I would never try and prove the truthfulness of the gospel or descend to debating points of doctrine.  I know how personal faith is.  I know from my own experience in finding the foundation that I have built my own testimony and remember to when I had to let go of my parents testimony and answer for myself what I knew to be true and what I didn't.  I also remember in that moment turning to my parents and my mom saying to me with love in her voice "you need to find out for you...I can't do this for you anymore but I am here if you have questions or want to talk but know this!...you will always be my son and I will always love you no matter what you choose or what ever path you decide to walk"  It was in that love that I took my first steps into the darkness and at times lost my way midst the fog and haze but it was also in that love that I saw the light and was able to step on solid ground and take my place with my hand firmly grasping the 'iron rod'.

If anything my brother's revelation about his unbelief has made Anna and I take a harder look at ourselves and has made us ask "Where do we stand?" and "What do we really believe?".  It has made our nieces and nephews question if they would still go to church each Sunday if their parents weren't waking them up to get ready or going with them.  It has made me ask myself "Whose side are you on?" and "If you know, how are you showing it?"  It has made us take inventory of our beliefs and our goals and our lives.  We have come to realize that in the last days that even the faithful will fall away and this time it just hit a little closer to home and gave us a very clear wake-up call.

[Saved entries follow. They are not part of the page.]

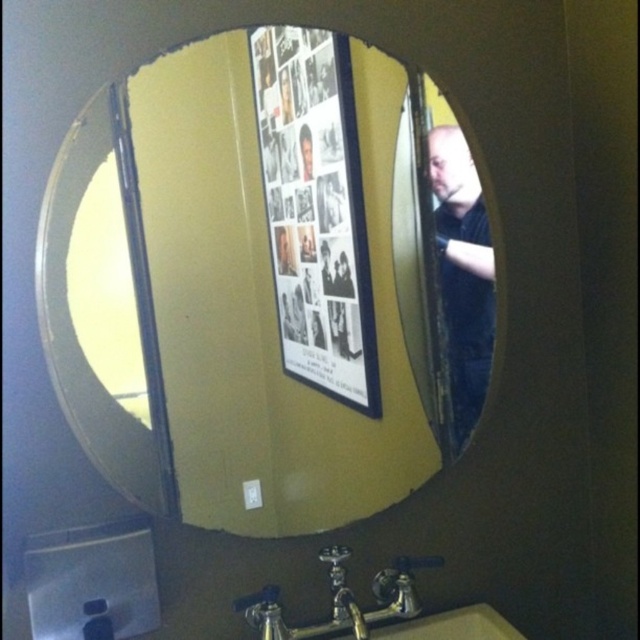 Consider the image. You are standing in the bathroom and looking at the mirror. You notice two points reflected in the mirror. The first point is at coordinates point(228, 305) and the second point is at point(316, 209). Which of these two points in the mirror is closer to you?

Point(228, 305) is closer to you than point(316, 209) because it has a smaller y coordinate in the mirror reflection, indicating it is nearer to the viewer.

You are standing in a bathroom and see the matte glass mirror at center and the dark blue shirt at right. Which object is located to the left of the other?

The matte glass mirror at center is positioned on the left side of dark blue shirt at right. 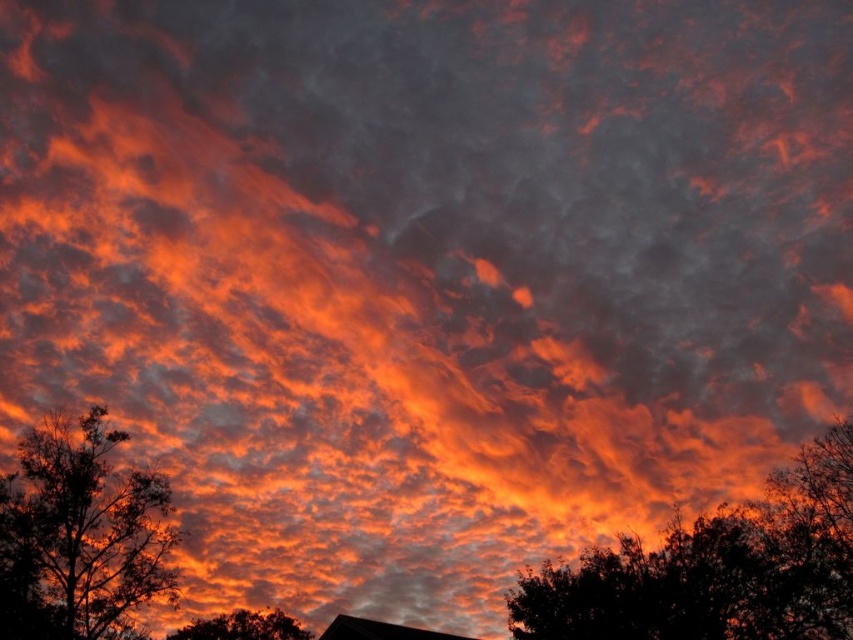 Can you confirm if silhouette leafy tree at lower right is shorter than dark green leafy tree at lower center?

In fact, silhouette leafy tree at lower right may be taller than dark green leafy tree at lower center.

Is silhouette leafy tree at lower right closer to camera compared to dark green leafy tree at lower center?

Yes, it is in front of dark green leafy tree at lower center.

Does point (815, 497) come behind point (285, 632)?

No, (815, 497) is closer to viewer.

You are a GUI agent. You are given a task and a screenshot of the screen. Output one action in this format:
    pyautogui.click(x=<x>, y=<y>)
    Task: Click on the silhouette leafy tree at lower right
    
    Given the screenshot: What is the action you would take?
    pyautogui.click(x=717, y=568)

The image size is (853, 640). What do you see at coordinates (83, 529) in the screenshot?
I see `dark green leafy tree at left` at bounding box center [83, 529].

Is dark green leafy tree at left below dark green leafy tree at lower center?

Actually, dark green leafy tree at left is above dark green leafy tree at lower center.

Is point (32, 504) closer to viewer compared to point (198, 637)?

Yes.

You are a GUI agent. You are given a task and a screenshot of the screen. Output one action in this format:
    pyautogui.click(x=<x>, y=<y>)
    Task: Click on the dark green leafy tree at left
    
    Given the screenshot: What is the action you would take?
    pyautogui.click(x=83, y=529)

Which is above, silhouette leafy tree at lower right or dark green leafy tree at left?

dark green leafy tree at left

Between point (680, 589) and point (126, 548), which one is positioned behind?

The point (126, 548) is more distant.

Is point (662, 582) positioned behind point (109, 502)?

That is False.

The image size is (853, 640). Identify the location of silhouette leafy tree at lower right. (717, 568). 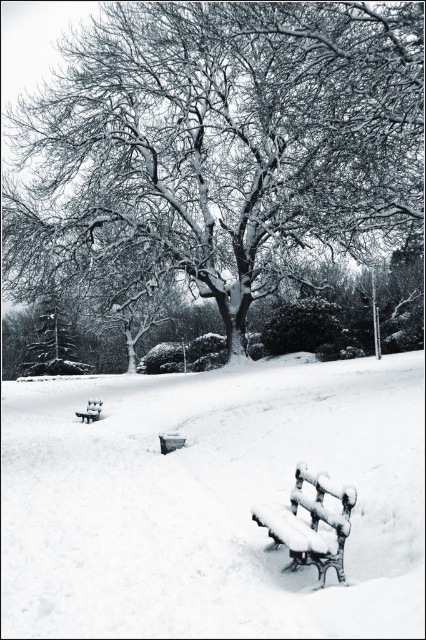 You are standing at the center of the winter scene. Which direction should you walk to reach the white frosted bench at lower right?

You should walk towards the lower right direction to reach the white frosted bench at lower right as it is located at point (210, 500). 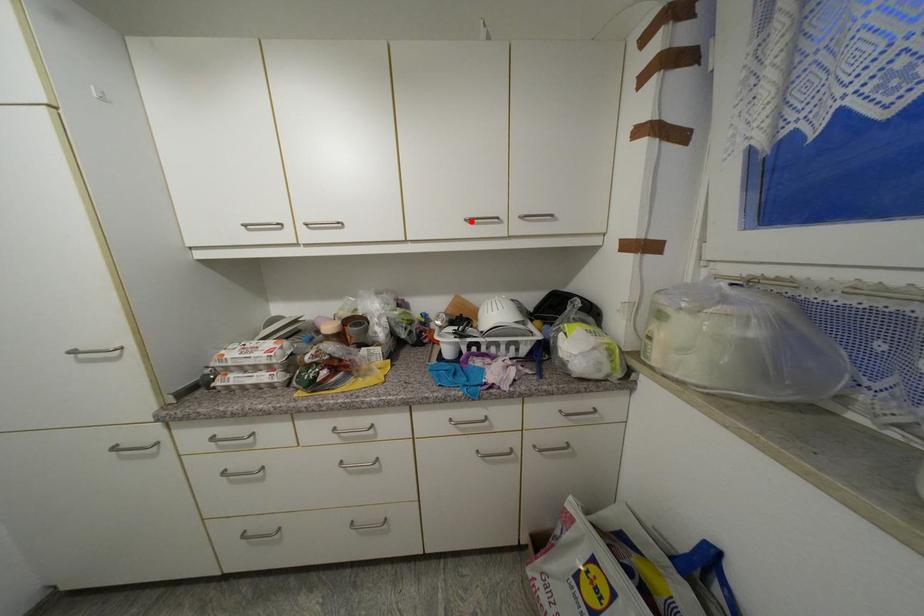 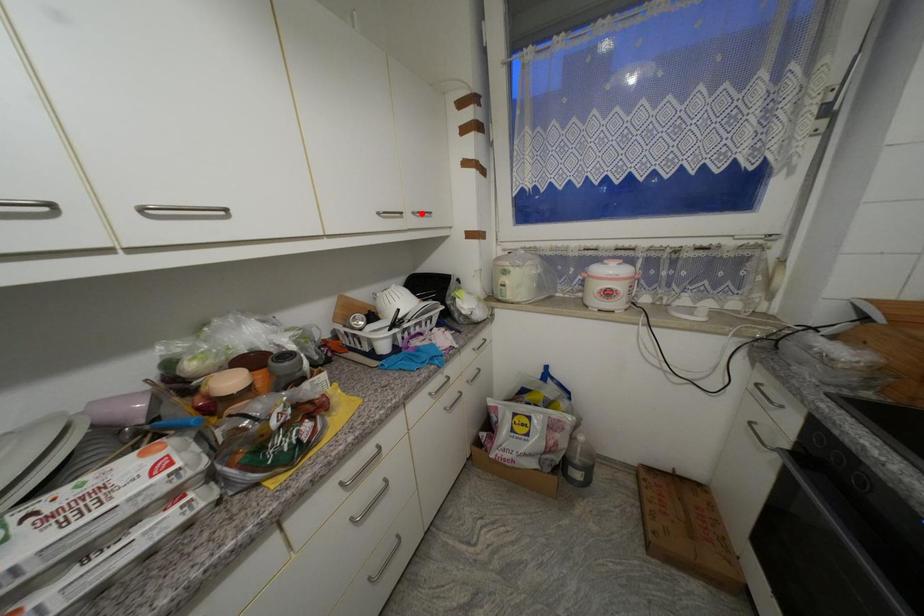 I am providing you with two images of the same scene from different viewpoints. A red point is marked on the first image and another point is marked on the second image. Are the points marked in image1 and image2 representing the same 3D position?

No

This subject, these questions have been on our mind constantly and I believe led to a very special experience for me this past week.  I went to bed as normal and although I am sure I dream often don't always remember what I dream.  On this particular night I woke within a dream and in the dream there were standing over me and Anna two men who roughly took us out of our bed and as we shakily knelt facing each other on opposite sides of the bed with fear and tears streaming down our face and a gun to my head...they were shouting things and threatening us but I didn't hear because in this instance I was focused on my thoughts and everything else was muted and in slow motion.  I thought Daniel raise your arm to the square and use your priesthood to caste them out and command them to leave and then immediately I was filled with doubt and it was as if someone asked me
"Do you believe the priesthood could do that?"
"Do you believe they would obey the priesthood?"
"Do you have the faith that it would take to have the priesthood act?"
"What if it isn't God's will to have them leave? What if you say it and nothing happens but it had nothing to do with the Priesthood or faith but was simply God's will and your wife and girls are killed is this what is going to make you turn your back on the gospel and walk away?"
but...and this is key here...in response to these doubt filled questions I heard myself responding.  I heard myself answering the questions that YES I had enough faith and YES they would respond if it was God's will and the fact that I even thought to raise my arm showed the faith at least the size of a mustard seed.  I found myself in the dream raising my head to look at my wife whom I love above all else and in that moment that our eyes met knowing that I had made my choice a long time ago.  I had chosen this woman who was kneeling across from me.  I had chosen those girls who slept a few steps away.  I had chosen whose side I was on and it was the Lord's!  It was in that moment that I literally shouted Anna's name waking both her and I from our sleep.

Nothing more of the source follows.